== Requirement ==
Could you restate word for word every line from the one containing "Accept All Cookies" to the end of the records, and nothing else?
☆ ☆ ☆ ☆ ☆
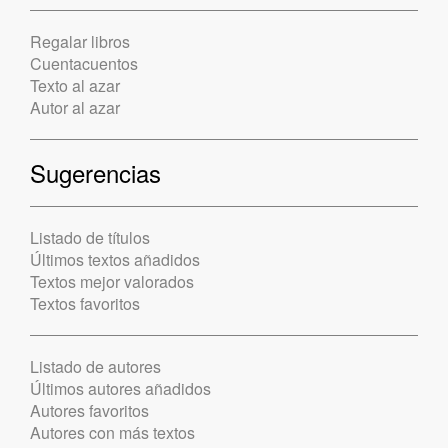
Regalar libros
Cuentacuentos
Texto al azar
Autor al azar
Sugerencias
Listado de títulos
Últimos textos añadidos
Textos mejor valorados
Textos favoritos
Listado de autores
Últimos autores añadidos
Autores favoritos
Autores con más textos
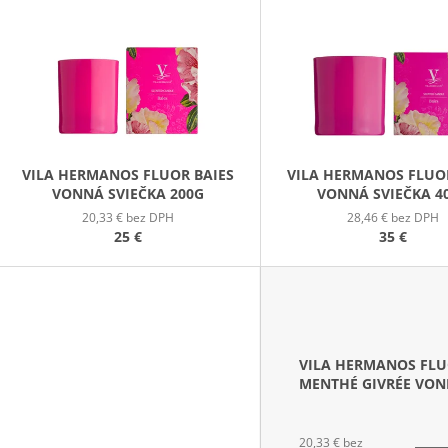
PATCHOULI & VANILLA DIFÚZOR 100 ML
WILDBERRY LAR
P
(18OZ / 510G)
16,90 €
51 €
S
P
R
O
D
VILA HERMANOS FLUOR BAIES
VILA HERMANOS FLUO
VONNÁ SVIEČKA 200G
VONNÁ SVIEČKA 4
U
20,33 € bez DPH
28,46 € bez DPH
K
25 €
35 €
T
O
V
VILA HERMANOS FL
MENTHÉ GIVRÉE VO
SVIEČKA 200G
20,33 € bez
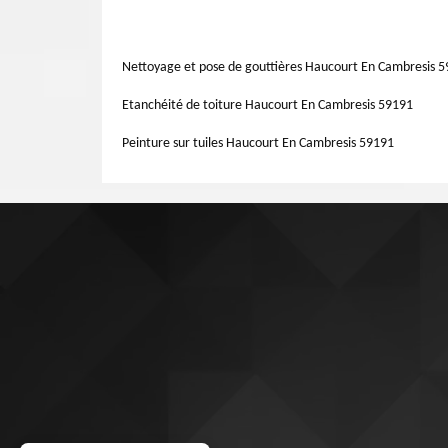
vent et à la pluie, ils accentueront les malpropretés extér
rénovation fiable de votre façade. Nous allons étudier l’é
faire. Nos artisans ravaleurs peuvent intervenir à tout m
des normes de l’art, mais également selon vos nécessités
Nettoyage et pose de gouttières Haucourt En Cambresis 
vos attentes.
Etanchéité de toiture Haucourt En Cambresis 59191
Peinture sur tuiles Haucourt En Cambresis 59191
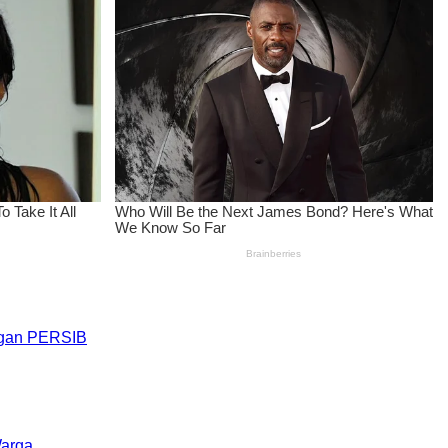
engan PERSIB
Warga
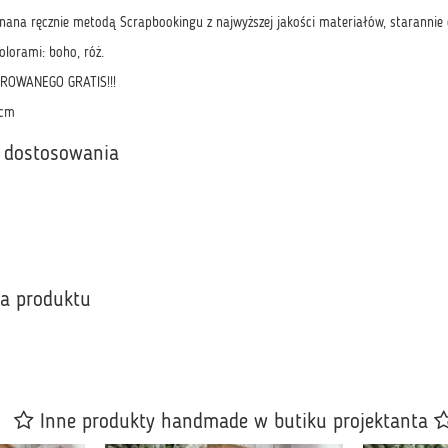
ana ręcznie metodą Scrapbookingu z najwyższej jakości materiałów, staranni
olorami: boho, róż.
ROWANEGO GRATIS!!!
4cm
 dostosowania
ka produktu
Inne produkty handmade w butiku projektanta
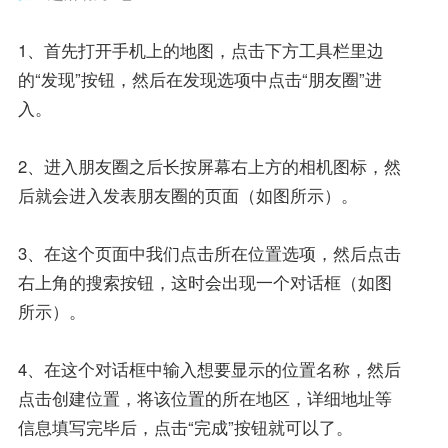
1、首先打开手机上的地图，点击下方工具栏里边
的“发现”按钮，然后在发现选项中点击“朋友圈”进
入。
2、进入朋友圈之后长按屏幕右上方的相机图标，然
后就会进入发表朋友圈的页面（如图所示）。
3、在这个页面中我们点击所在位置选项，然后点击
右上角的搜索按钮，这时会出现一个对话框（如图
所示）。
4、在这个对话框中输入想要显示的位置名称，然后
点击创建位置，将该位置的所在地区，详细地址等
信息填写完毕后，点击“完成”按钮就可以了。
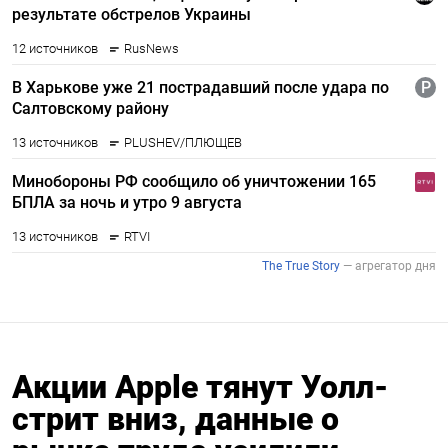
Акции Apple тянут Уолл-
стрит вниз, данные о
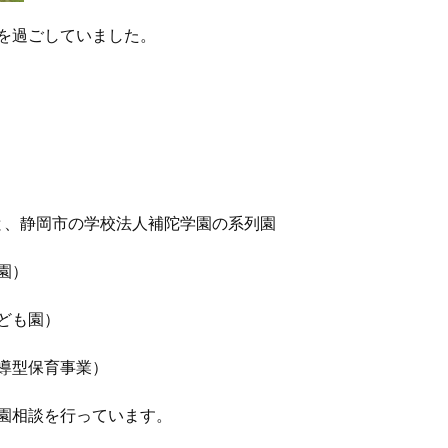
を過ごしていました。
と、静岡市の学校法人補陀学園の系列園
園）
ども園）
導型保育事業）
園相談を行っています。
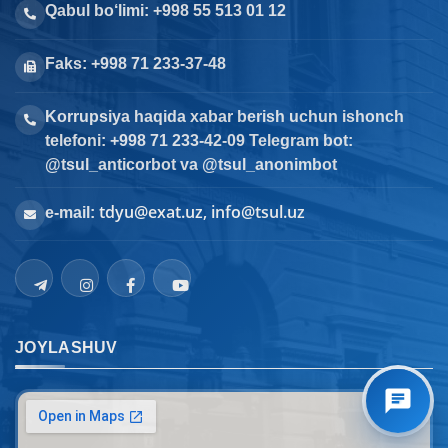
Qabul bo‘limi: +998 55 513 01 12
Faks: +998 71 233-37-48
Korrupsiya haqida xabar berish uchun ishonch
telefoni: +998 71 233-42-09 Telegram bot:
@tsul_anticorbot va @tsul_anonimbot
tdyu@exat.uz, info@tsul.uz
e-mail:
JOYLASHUV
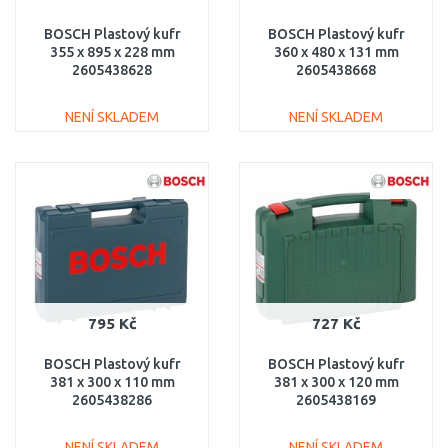
BOSCH Plastový kufr
BOSCH Plastový kufr
355 x 895 x 228 mm
360 x 480 x 131 mm
2605438628
2605438668
NENÍ SKLADEM
NENÍ SKLADEM
DO KOŠÍKU
DO KOŠÍKU
Porovnat
Porovnat
795 Kč
727 Kč
BOSCH Plastový kufr
BOSCH Plastový kufr
381 x 300 x 110 mm
381 x 300 x 120 mm
2605438286
2605438169
NENÍ SKLADEM
NENÍ SKLADEM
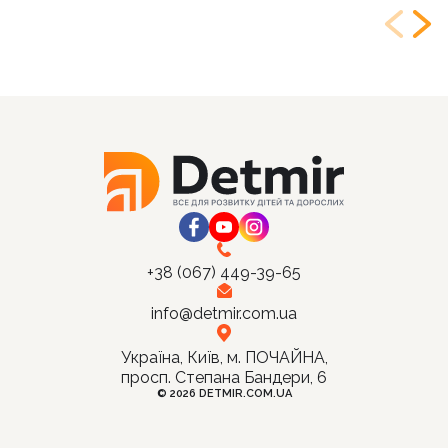
+38 (067) 449-39-65
info@detmir.com.ua
Україна, Київ, м. ПОЧАЙНА,
просп. Степана Бандери, 6
© 2026 DETMIR.COM.UA
Ціна:
Купити
60
грн.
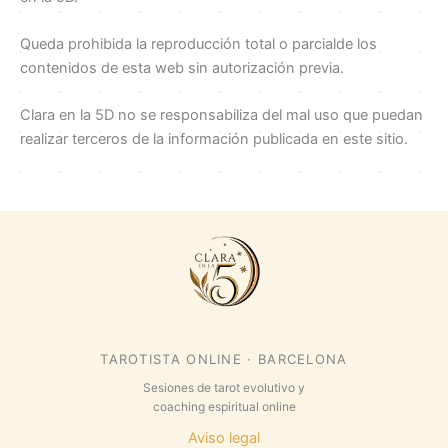
Queda prohibida la reproducción total o parcialde los
contenidos de esta web sin autorización previa.
Clara en la 5D no se responsabiliza del mal uso que puedan
realizar terceros de la información publicada en este sitio.
TAROTISTA ONLINE · BARCELONA
Sesiones de tarot evolutivo y
coaching espiritual online
Aviso legal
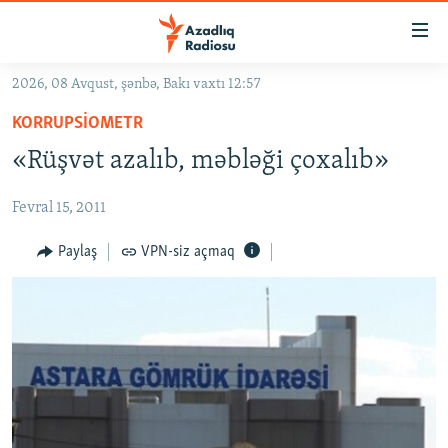
Keçid
linkləri
Əsas
2026, 08 Avqust, şənbə, Bakı vaxtı 12:57
məzmuna
GÜNDƏM
KORRUPSIOMETR
qayıt
#İZAHLA
Əsas
«Rüşvət azalıb, məbləği çoxalıb»
KORRUPSIOMETR
naviqasiyaya
qayıt
Fevral 15, 2011
#ƏSLINDƏ
Axtarışa
FƏRQƏ BAX
Paylaş
VPN-siz açmaq
keç
QANUNI DOĞRU
ARAŞDIRMA
MULTIMEDIA
RADIO ARXIV
VIDEO
HAQQIMIZDA
FOTOQALEREYA
OXU ZALI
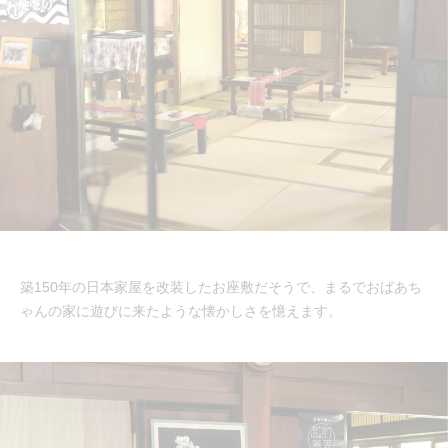
築150年の日本家屋を改装したお座敷だそうで、まるでおばあち
ゃんの家に遊びに来たような懐かしさを憶えます。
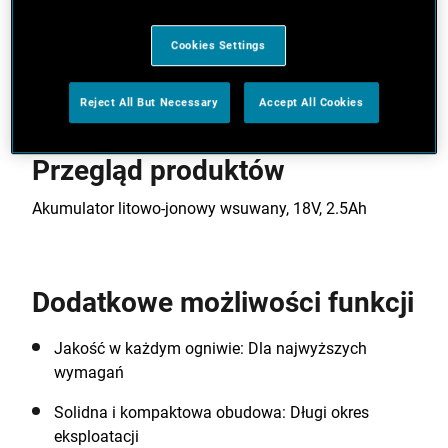
przeciążenia lub przegrzania
Cookies Settings
Zobacz więcej funkcji
Reject All But Necessary
Accept All Cookies
Przegląd produktów
Akumulator litowo-jonowy wsuwany, 18V, 2.5Ah
Dodatkowe możliwości funkcji
Jakość w każdym ogniwie: Dla najwyższych
wymagań
Solidna i kompaktowa obudowa: Długi okres
eksploatacji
☆ ☆ ☆ ☆ ☆
== Answer below ==
Accept All Cookies
Przegląd produktów
Akumulator litowo-jonowy wsuwany, 18V, 2.5Ah
Dodatkowe możliwości funkcji
Jakość w każdym ogniwie: Dla najwyższych
wymagań
Solidna i kompaktowa obudowa: Długi okres
eksploatacji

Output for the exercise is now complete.